About nostalgia, metaphor, reality, dreams and despair for a city of memories

About nostalgia, metaphor, reality, dreams and despair for a city of memories

Wednesday, December 19, 2007

Blue Notebook (Update 2)

Pages from my diary about my first visit to Kashmir after more than a decade in December 2000.


22/12/2000. Srinagar.
Hotel Room.
For long time last night, bangings and knockings next door kept me awake frightfully. I had double-locked the door from inside and even made sure that it was safe to escape from the second floor window only to realise in the morning that the window is too high.
BS has told me it will be easy to get in touch with the people i want to meet for my film.
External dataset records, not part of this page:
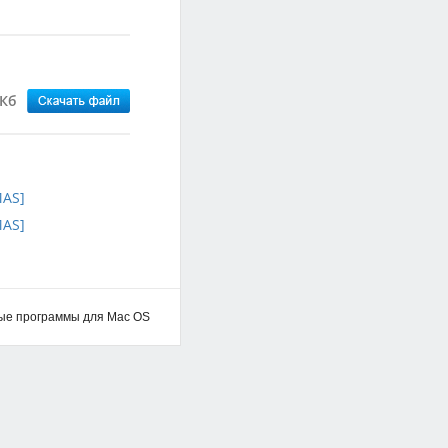
 Кб
ые программы для Mac OS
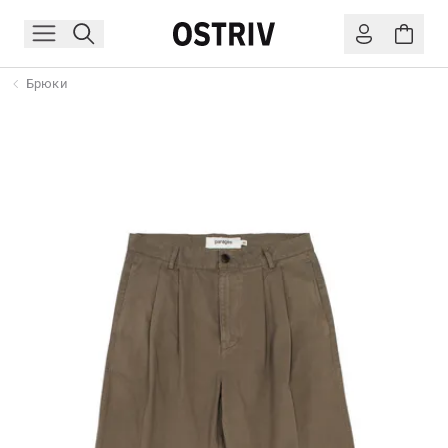
Брюки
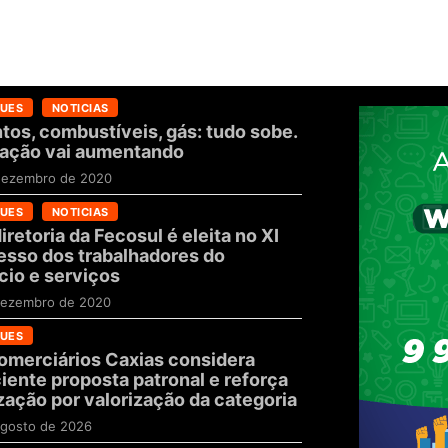
UES
NOTICIAS
tos, combustíveis, gás: tudo sobe.
flação vai aumentando
dezembro de 2020
UES
NOTICIAS
iretoria da Fecosul é eleita no XI
sso dos trabalhadores do
io e serviços
dezembro de 2020
UES
omerciários Caxias considera
ciente proposta patronal e reforça
zação por valorização da categoria
gosto de 2026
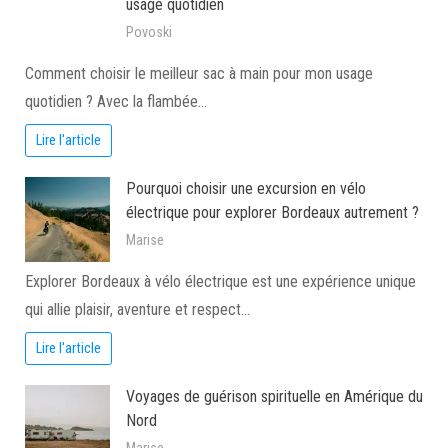
usage quotidien
Povoski
Comment choisir le meilleur sac à main pour mon usage
quotidien ? Avec la flambée…
Lire l'article
Pourquoi choisir une excursion en vélo
électrique pour explorer Bordeaux autrement ?
Marise
Explorer Bordeaux à vélo électrique est une expérience unique
qui allie plaisir, aventure et respect…
Lire l'article
Voyages de guérison spirituelle en Amérique du
Nord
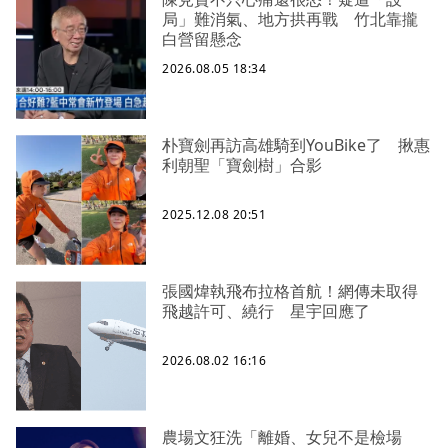
局」難消氣、地方拱再戰 竹北靠攏
白營留懸念
2026.08.05 18:34
朴寶劍再訪高雄騎到YouBike了 揪惠
利朝聖「寶劍樹」合影
2025.12.08 20:51
張國煒執飛布拉格首航！網傳未取得
飛越許可、繞行 星宇回應了
2026.08.02 16:16
農場文狂洗「離婚、女兒不是檢場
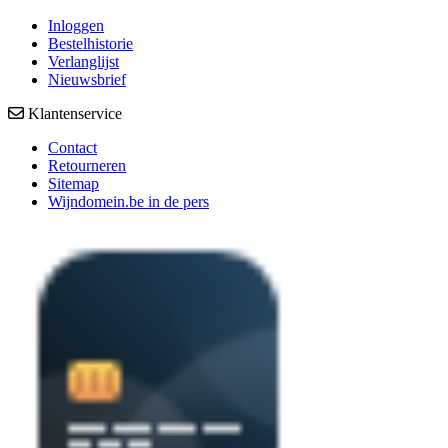
Inloggen
Bestelhistorie
Verlanglijst
Nieuwsbrief
Klantenservice
Contact
Retourneren
Sitemap
Wijndomein.be in de pers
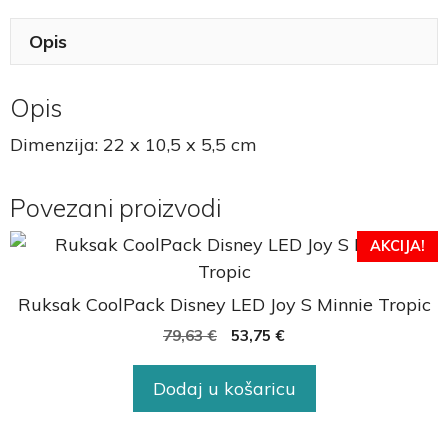
Opis
Opis
Dimenzija: 22 x 10,5 x 5,5 cm
Povezani proizvodi
AKCIJA!
Ruksak CoolPack Disney LED Joy S Minnie Tropic
79,63
€
53,75
€
Dodaj u košaricu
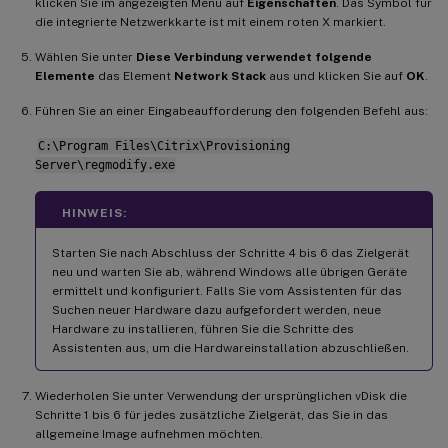
klicken Sie im angezeigten Menü auf
Eigenschaften
. Das Symbol für
die integrierte Netzwerkkarte ist mit einem roten X markiert.
Wählen Sie unter
Diese Verbindung verwendet folgende
Elemente
das Element
Network Stack
aus und klicken Sie auf
OK
.
Führen Sie an einer Eingabeaufforderung den folgenden Befehl aus:
C:\Program Files\Citrix\Provisioning
Server\regmodify.exe
HINWEIS:
Starten Sie nach Abschluss der Schritte 4 bis 6 das Zielgerät
neu und warten Sie ab, während Windows alle übrigen Geräte
ermittelt und konfiguriert. Falls Sie vom Assistenten für das
Suchen neuer Hardware dazu aufgefordert werden, neue
Hardware zu installieren, führen Sie die Schritte des
Assistenten aus, um die Hardwareinstallation abzuschließen.
Wiederholen Sie unter Verwendung der ursprünglichen vDisk die
Schritte 1 bis 6 für jedes zusätzliche Zielgerät, das Sie in das
allgemeine Image aufnehmen möchten.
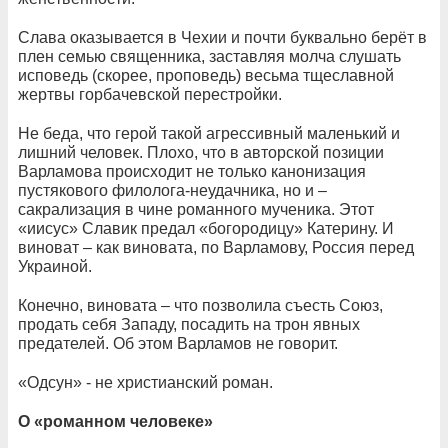
Слава оказывается в Чехии и почти буквально берёт в
плен семью священника, заставляя молча слушать
исповедь (скорее, проповедь) весьма тщеславной
жертвы горбачевской перестройки.
Не беда, что герой такой агрессивный маленький и
лишний человек. Плохо, что в авторской позиции
Варламова происходит не только канонизация
пустякового филолога-неудачника, но и –
сакрализация в чине романного мученика. Этот
«иисус» Славик предал «богородицу» Катерину. И
виноват – как виновата, по Варламову, Россия перед
Украиной.
Конечно, виновата – что позволила съесть Союз,
продать себя Западу, посадить на трон явных
предателей. Об этом Варламов не говорит.
«Одсун» - не христианский роман.
О «романном человеке»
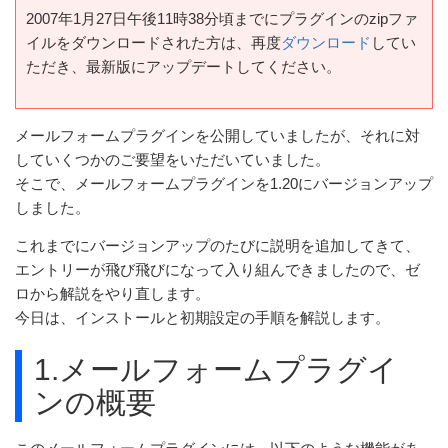
2007年1月27日午後11時38分頃までにプラグインのzipファ
イルをダウンロードされた方は、再度
ダウンロード
してい
ただき、最新版にアップデートしてください。
メールフォームプラグインを公開していましたが、それに対
していくつかのご要望をいただいていました。
そこで、メールフォームプラグインを1.20にバージョンアップ
しました。
これまでにバージョンアップのたびに説明を追加してきて、
エントリーが飛び飛びになって入り組んできましたので、ゼ
ロから解説をやり直します。
今日は、インストールと初期設定の手順を解説します。
1.メールフォームプラグイ
ンの概要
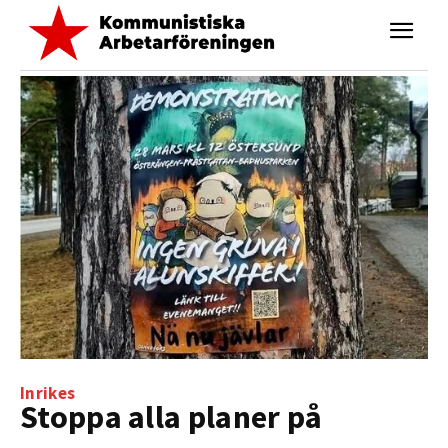
Inrikes
Stoppa alla planer på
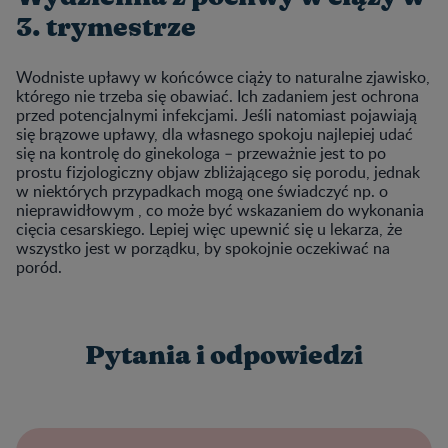
3. trymestrze
Wodniste upławy w końcówce ciąży to naturalne zjawisko,
którego nie trzeba się obawiać. Ich zadaniem jest ochrona
przed potencjalnymi infekcjami. Jeśli natomiast pojawiają
się brązowe upławy, dla własnego spokoju najlepiej udać
się na kontrolę do ginekologa – przeważnie jest to po
prostu fizjologiczny objaw zbliżającego się porodu, jednak
w niektórych przypadkach mogą one świadczyć np. o
nieprawidłowym , co może być wskazaniem do wykonania
cięcia cesarskiego. Lepiej więc upewnić się u lekarza, że
wszystko jest w porządku, by spokojnie oczekiwać na
poród.
Pytania i odpowiedzi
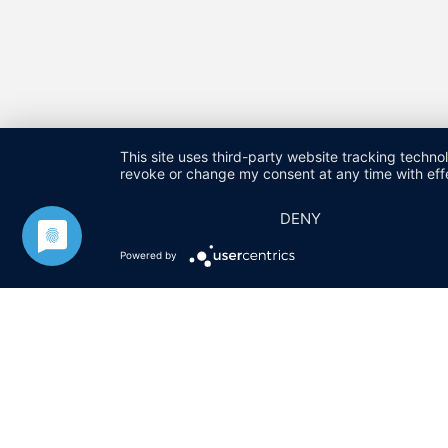
This site uses third-party website tracking techno
revoke or change my consent at any time with effe
DENY
HARALD FUCHS GMBH & CO. KG
KONTAKT
IMPRESSU
Powered by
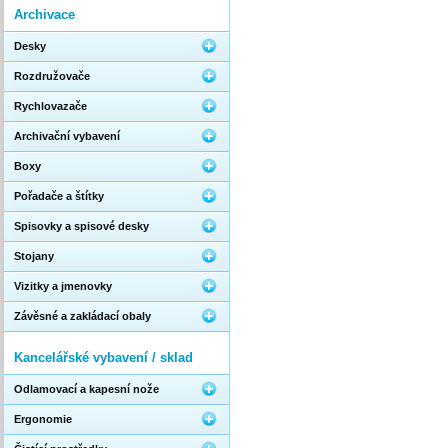
Archivace
Desky
Rozdružovače
Rychlovazače
Archivační vybavení
Boxy
Pořadače a štítky
Spisovky a spisové desky
Stojany
Vizitky a jmenovky
Závěsné a zakládací obaly
Kancelářské vybavení / sklad
Odlamovací a kapesní nože
Ergonomie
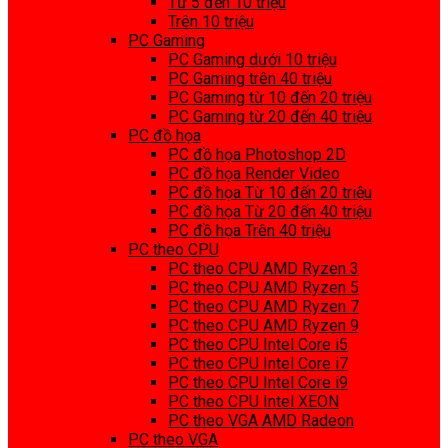
Từ 5 đến 10 triệu
Trên 10 triệu
PC Gaming
PC Gaming dưới 10 triệu
PC Gaming trên 40 triệu
PC Gaming từ 10 đến 20 triệu
PC Gaming từ 20 đến 40 triệu
PC đồ họa
PC đồ họa Photoshop 2D
PC đồ họa Render Video
PC đồ họa Từ 10 đến 20 triệu
PC đồ họa Từ 20 đến 40 triệu
PC đồ họa Trên 40 triệu
PC theo CPU
PC theo CPU AMD Ryzen 3
PC theo CPU AMD Ryzen 5
PC theo CPU AMD Ryzen 7
PC theo CPU AMD Ryzen 9
PC theo CPU Intel Core i5
PC theo CPU Intel Core i7
PC theo CPU Intel Core i9
PC theo CPU Intel XEON
PC theo VGA AMD Radeon
PC theo VGA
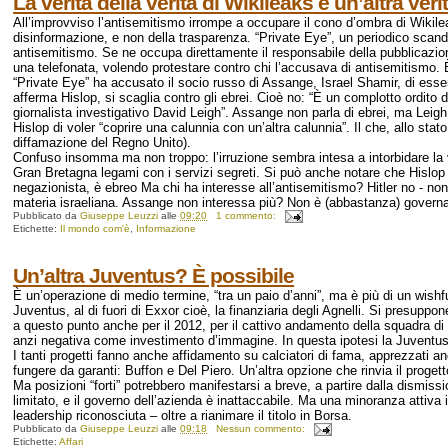
La verità della verità di Wikileaks è un’altra veri
All’improvviso l’antisemitismo irrompe a occupare il cono d’ombra di Wikile
disinformazione, e non della trasparenza. “Private Eye”, un periodico scand
antisemitismo. Se ne occupa direttamente il responsabile della pubblicazion
una telefonata, volendo protestare contro chi l’accusava di antisemitismo. 
“Private Eye” ha accusato il socio russo di Assange, Israel Shamir, di esse
afferma Hislop, si scaglia contro gli ebrei. Cioè no: “È un complotto ordito d
giornalista investigativo David Leigh”. Assange non parla di ebrei, ma Lei
Hislop di voler “coprire una calunnia con un’altra calunnia”. Il che, allo stato 
diffamazione del Regno Unito).
Confuso insomma ma non troppo: l’irruzione sembra intesa a intorbidare la vi
Gran Bretagna legami con i servizi segreti. Si può anche notare che Hislop e
negazionista, è ebreo Ma chi ha interesse all’antisemitismo? Hitler no - non
materia israeliana. Assange non interessa più? Non è (abbastanza) governa
Pubblicato da
Giuseppe Leuzzi
alle
09:20
1 commento:
Etichette:
Il mondo com'è
,
Informazione
Un’altra Juventus? È possibile
È un’operazione di medio termine, “tra un paio d’anni”, ma è più di un wishfu
Juventus, al di fuori di Exxor cioè, la finanziaria degli Agnelli. Si presuppon
a questo punto anche per il 2012, per il cattivo andamento della squadra di 
anzi negativa come investimento d’immagine. In questa ipotesi la Juventus
I tanti progetti fanno anche affidamento su calciatori di fama, apprezzati an
fungere da garanti: Buffon e Del Piero. Un’altra opzione che rinvia il progett
Ma posizioni “forti” potrebbero manifestarsi a breve, a partire dalla dismissio
limitato, e il governo dell’azienda è inattaccabile. Ma una minoranza attiv
leadership riconosciuta – oltre a rianimare il titolo in Borsa.
Pubblicato da
Giuseppe Leuzzi
alle
09:18
Nessun commento:
Etichette:
Affari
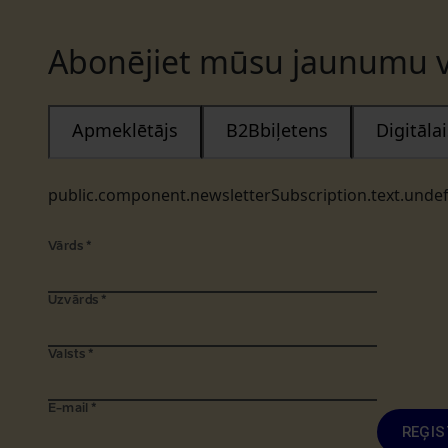
Abonējiet mūsu jaunumu v
Apmeklētājs
B2Bbiļetens
Digitāl
public.component.newsletterSubscription.text.unde
Vārds
*
Uzvārds
*
Valsts
*
E-mail
*
REĢIS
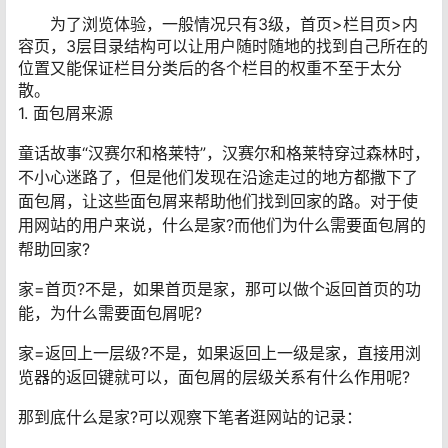
为了浏览体验，一般情况只有3级，首页>栏目页>内
容页，3层目录结构可以让用户随时随地的找到自己所在的
位置又能保证栏目分类后的各个栏目的权重不至于太分
散。
1. 面包屑来源
童话故事“汉赛尔和格莱特”，汉赛尔和格莱特穿过森林时，
不小心迷路了，但是他们发现在沿途走过的地方都撒下了
面包屑，让这些面包屑来帮助他们找到回家的路。对于使
用网站的用户来说，什么是家?而他们为什么需要面包屑的
帮助回家?
家=首页?不是，如果首页是家，那可以做个返回首页的功
能，为什么需要面包屑呢?
家=返回上一层级?不是，如果返回上一级是家，直接用浏
览器的返回键就可以，面包屑的层级关系有什么作用呢?
那到底什么是家?可以观察下笔者逛网站的记录：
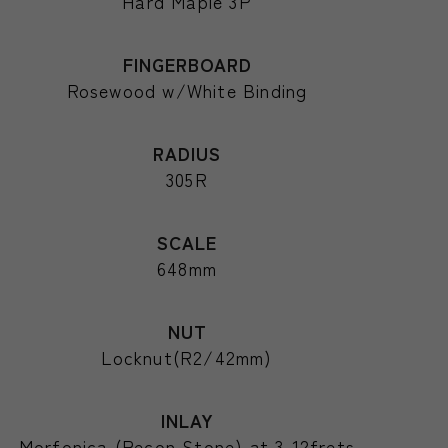
Hard Maple 3P
FINGERBOARD
Rosewood w/White Binding
RADIUS
305R
SCALE
648mm
NUT
Locknut(R2/42mm)
INLAY
Morfonica (Recon Stone) at 3-12frets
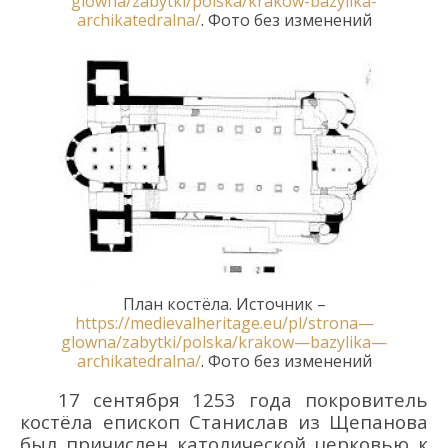
glowna/zabytki/polska/krakow-bazylika-
archikatedralna/
.
Фото без изменений
План костёла. Источник –
https
://
medievalheritage
.
eu
/
pl
/
strona
—
glowna
/
zabytki
/
polska
/
krakow
—
bazylika
—
archikatedralna
/
.
Фото без изменений
17 сентября 1253 года покровитель
костёла епископ Станислав из Щепанова
был причислен католической церковью к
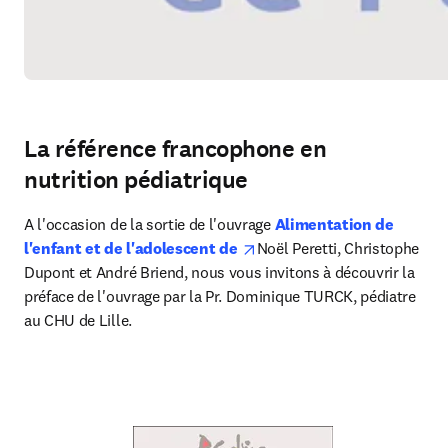
La référence francophone en
nutrition pédiatrique
A l'occasion de la sortie de l'ouvrage 
Alimentation de 
opens in new tab/window
l'enfant et de l'adolescent de 
Noël Peretti, Christophe 
Dupont et André Briend, nous vous invitons à découvrir la 
préface de l'ouvrage par la Pr. Dominique TURCK, pédiatre 
au CHU de Lille.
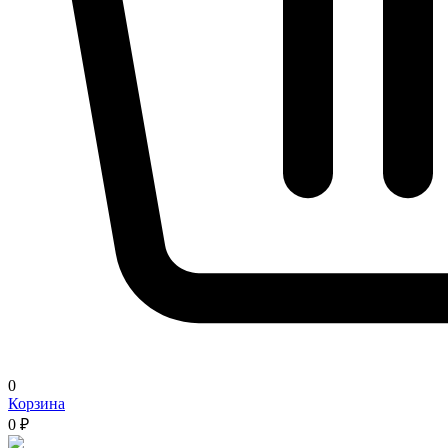
0
Корзина
0 ₽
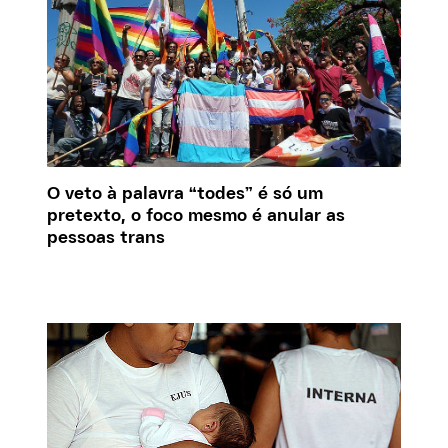
O veto à palavra “todes” é só um
pretexto, o foco mesmo é anular as
pessoas trans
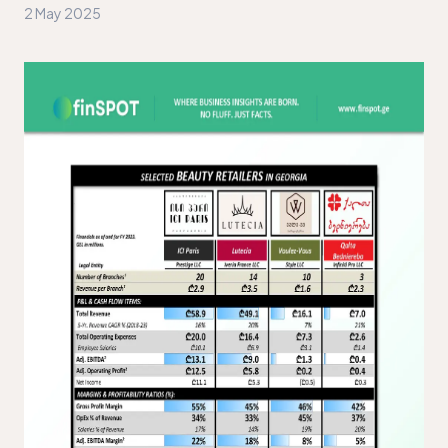
2 May 2025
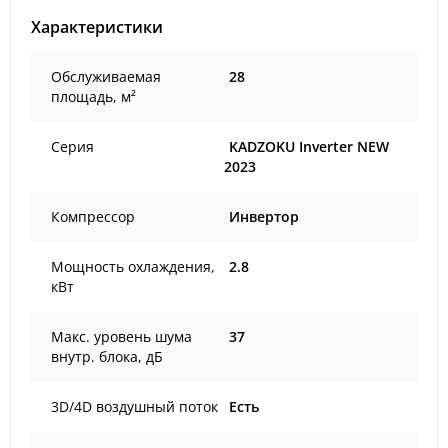
Характеристики
Обслуживаемая
28
площадь, м²
Серия
KADZOKU Inverter NEW
2023
Компрессор
Инвертор
Мощность охлаждения,
2.8
кВт
Макс. уровень шума
37
внутр. блока, дБ
3D/4D воздушный поток
Есть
He said going to my ancestral village in Pulwama may be a problem. He has asked A, the messanger boy in his office (a close relative of his who he put on the office job) to accompany me around. I feel shitty having to be accompanied in my wn city, butr there is apprehension still. I see it in the eyes of people when I tell them about my mission.
In the morning, I took a local bus to Hazratbal, where I went for 5 years everyday to go to my college. Today is the last Friday of the Ramazan. Overheard a woman at the shrine "Today, first time in years a large crowd has come.'It appeared to me a crowd that had converged from all the nearby villages and localities. All the open spaces around the hrine was crammed with people, who all bar none just let me be with my still camera as i stared at them through the camera lens. At the check point, I told the police I was from the 'press' and they just let me in. They didnt even ask me about my ID. 'press' it seems in this place has a passport like quality. I could'nt imagine they would have just let me walk through into the inner sanctum of the shrine just like that maybe in the early years of militancy. I remembered the seige and the hostage crisis of a few years ago...
This was my first view of the Dal Lake after so long. It seemed like a huge ditch shorn off its colour and sheen that I had always seen it naturally imbued with, it seemed lost and forlorn in the wintersun haze, it had lost its brilliance the invitation that never failed, or was i seeing it through my own sense of desolation that i have found here since yesterday. I was hocked to see that the Old and young men alike bared their asses to the shrine to 'cleanse' their private parts in th dirty waters of the lake, but inspite of which the fresh produce of vegetables (nedur, palak, gogz) and fish (gaade) from the lake being sold from nearby stalls did not invite any censor from any buyer in the crowd.
Over the loudspeaker, the head priest of the shrine sounding serene, moderate and peaceful was exhorting the faithful to pray for peace in the future. I did not see any tension in the crowd, the kind of tension I would have imagined that all crowds in violence torn Kashmir would be exhibit. I did not see tension nor did I see any sign of boisterousness or excitement anywhere. People looked weary to me, minding their own business. They do not run after empty buses anymore, a sight I was more familiar with during my student days. There is no pushing and shoving and shouting and aggressiveness. I felt a certain serenity in the atmosphere. Nobody seemed to bother anybody else over anything serious or trivial.I milled among the crowd to feel a closeness with them. A closeness that I had not ever sought before, yet I remained an felt an alien in the midst of a very familiar people, I was no more than a curious glance to them. I thought to myself, ‘all I have to do is keep my mouth shut and I will cease to be of any harm to anybody – just like a terrorist seeking anonymity. I let A do all the talking for me as if I was a foreigner who did not know his way way around. I only passed the money and took pictures.